More: "Pew: Hispanic Catholics largely favor Clinton; white Catholics split but lean Trump" (July 14, 2016)


Of course, how much any running mate actually boosts a presidential candidate's prospects is matter of some debate. The conventional wisdom tends to agree with Richard Nixon's adage that "the Vice President can't help you … he can only hurt you."

Kaine could put that standard to the test because he says he is personally opposed to abortion, but as a public official supports abortion rights and has a perfect rating from most abortion rights lobbies.

That stance has drawn sharp opposition to Kaine from anti-abortion Catholics and their allies.

"Sen. Kaine is good at hiding behind his Catholic background -- but no one should be fooled," Carol Tobias, president of National Right to Life, said when Clinton picked Kaine. "His record, and his openly declared legislative goals, are as pro-abortion as they come."

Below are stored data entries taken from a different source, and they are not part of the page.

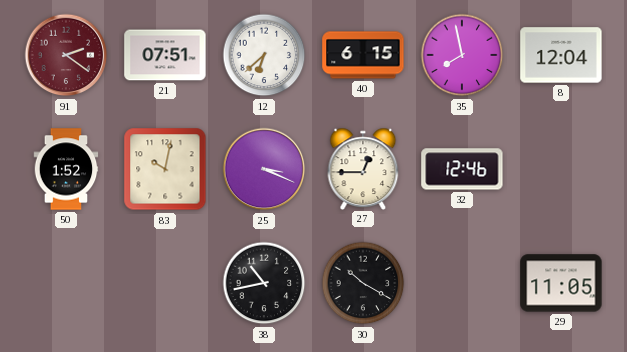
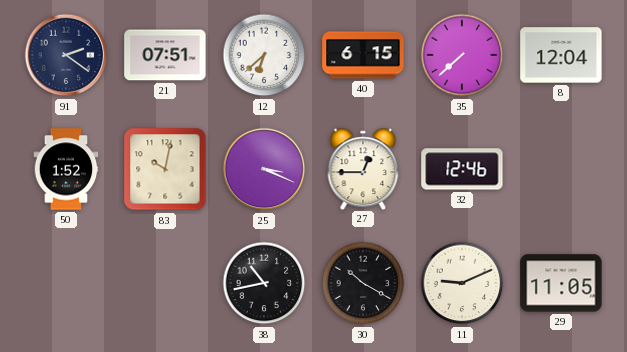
91 dial: burgundy -> navy
35: 7:58 -> 7:38
11: none -> 9:11
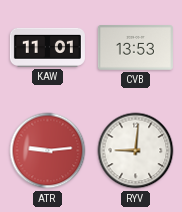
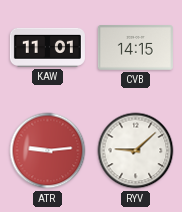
CVB: 13:53 -> 14:15
RYV: 9:01 -> 9:08
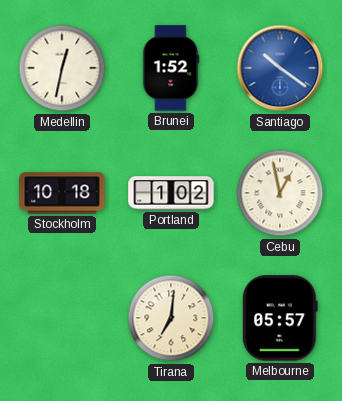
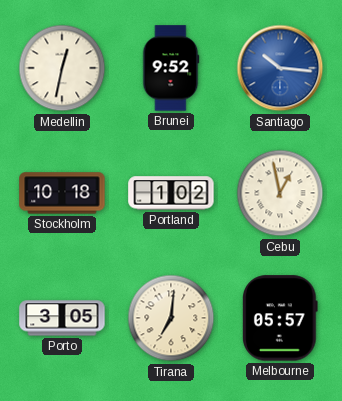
Brunei: 1:52 -> 9:52
Santiago: 10:21 -> 10:16
Porto: none -> 3:05
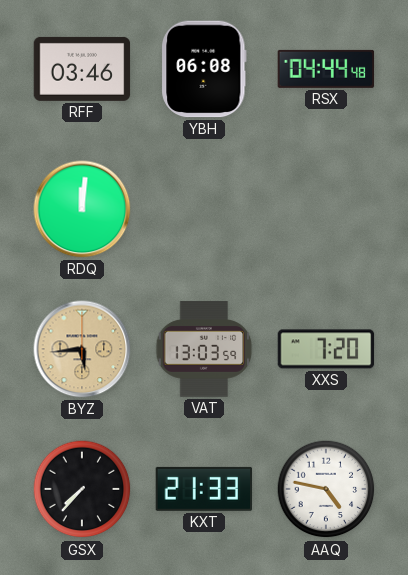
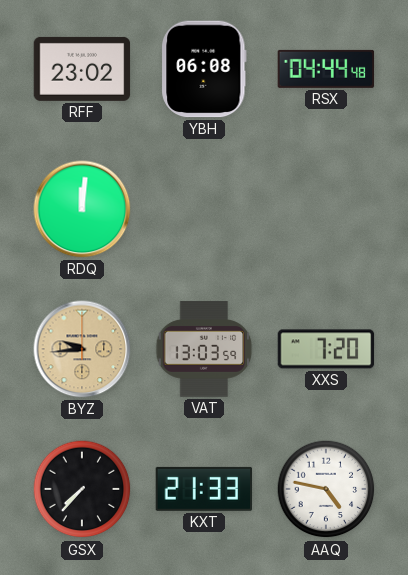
RFF: 03:46 -> 23:02
BYZ: 5:44 -> 9:44
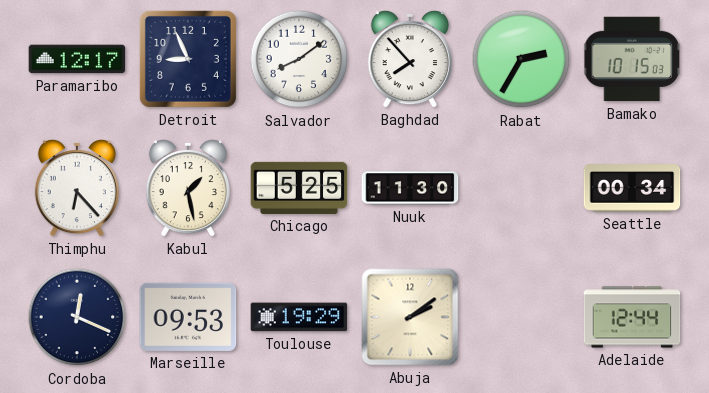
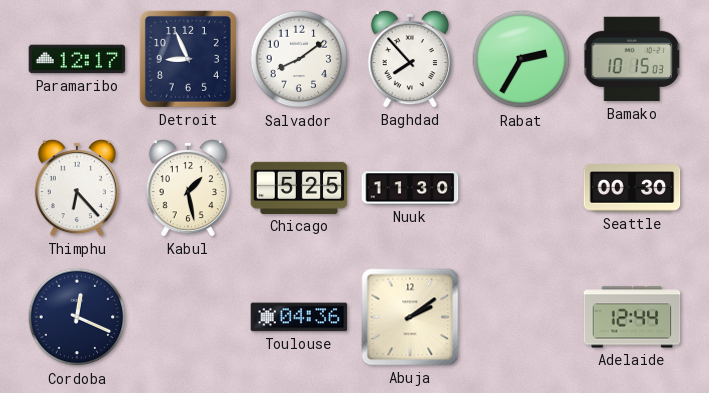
Seattle: 00:34 -> 00:30
Marseille: 09:53 -> none
Toulouse: 19:29 -> 04:36
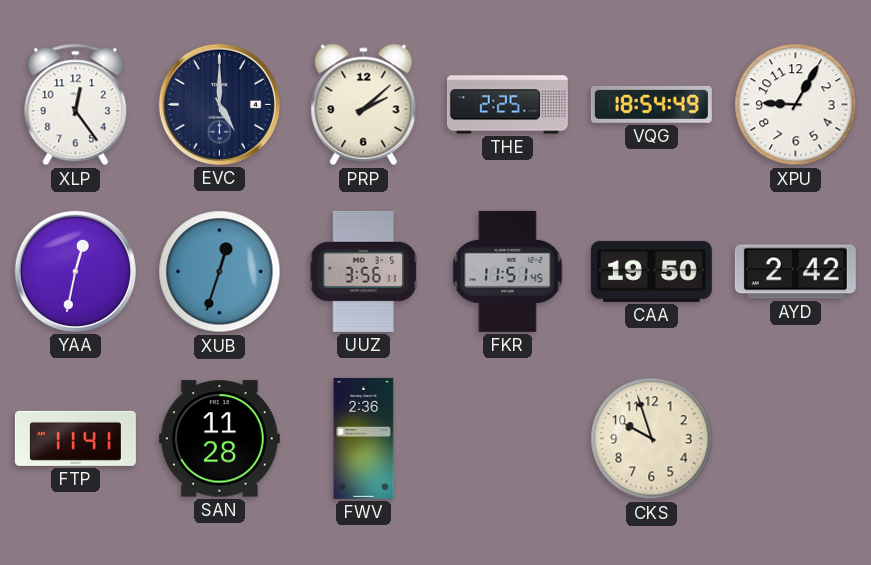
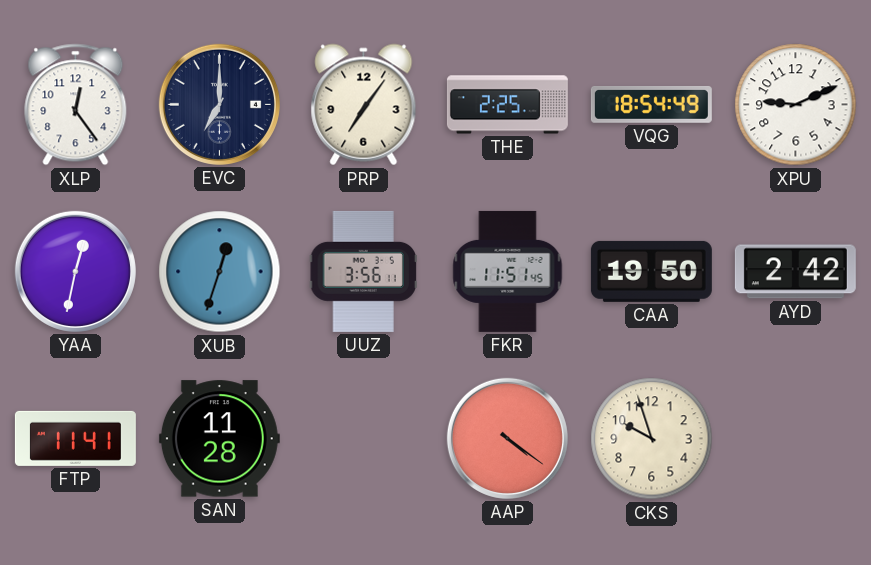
EVC: 5:00 -> 7:00
PRP: 2:08 -> 7:06
XPU: 9:05 -> 9:11
FWV: 2:36 -> none
AAP: none -> 4:21
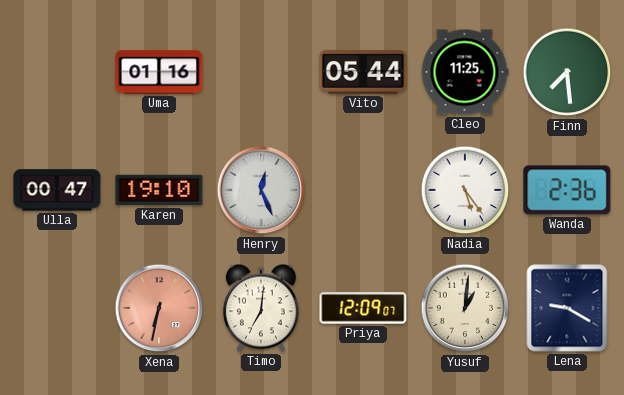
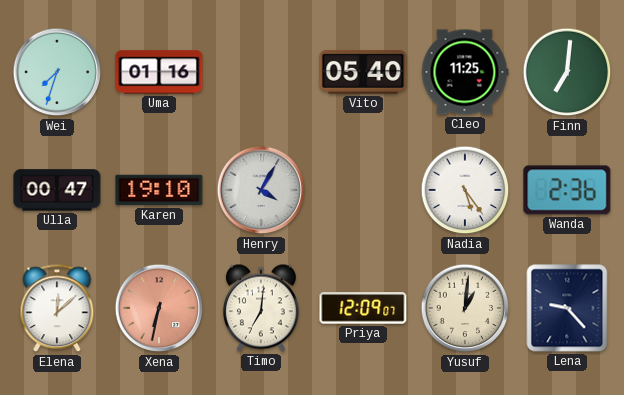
Wei: none -> 7:33
Vito: 05:44 -> 05:40
Finn: 7:29 -> 7:01
Henry: 12:26 -> 4:05
Elena: none -> 12:08
Lena: 9:20 -> 9:23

Yet in spite of the media focus on that flashpoint issue, and the passions that inflame both camps, surveys show that voters generally don't rank abortion very high on their list of electoral priorities.

And as Dionne said: "I think the Catholics who only vote on abortion have been voting Republican for a long time." They were never likely to be wooed by anything Clinton did, and it's a fair bet that Trump's negatives would outweigh the reservations that undecided voters might have in regard to abortion.

Party leaders and activists here also seemed to believe that Kaine's working class roots and his focus on pocketbook issues like jobs, economic inequality and affordable health insurance would matter far more to voters than debates over abortion rights and abortion reduction policies.

Moreover, the issue that is far and away most important to a key Catholic constituency -- Hispanics -- is immigration.

On that score Kaine, with his long support for immigration reform and his fluency in Spanish, which he learned during a year as a missionary in Honduras as a young man, easily beats Trump and provides a real opportunity for the Democratic vice-presidential candidate to score points for Clinton.

The Pew survey, conducted in mid-June, found that 77 percent of registered Hispanic Catholic voters said would support Clinton or were leaning toward supporting her, with just 16 percent backing Trump. The figures for registered white Catholics were a sharp contrast: 50 percent siding with Trump and 46 percent with Clinton.

The numbers so far, and the fact that Trump's candidacy has scrambled so many of the traditional coalitions and agendas, has Democrats here feeling good about where they stand with the Catholic vote.

"I think the beauty of our faith is that it helps us formulate our ideas and our opinions and helps us think through the issues based on that faith," said Kevin Washo, executive director of the convention's host committee and a lifelong Philadelphia Catholic.

"And as we come down to the wire I think our party is in a good position to reach out to a lot of those folks."

Editor's note: This story has been updated to include the 1928 presidential nomination of four-time New York Gov. Al Smith.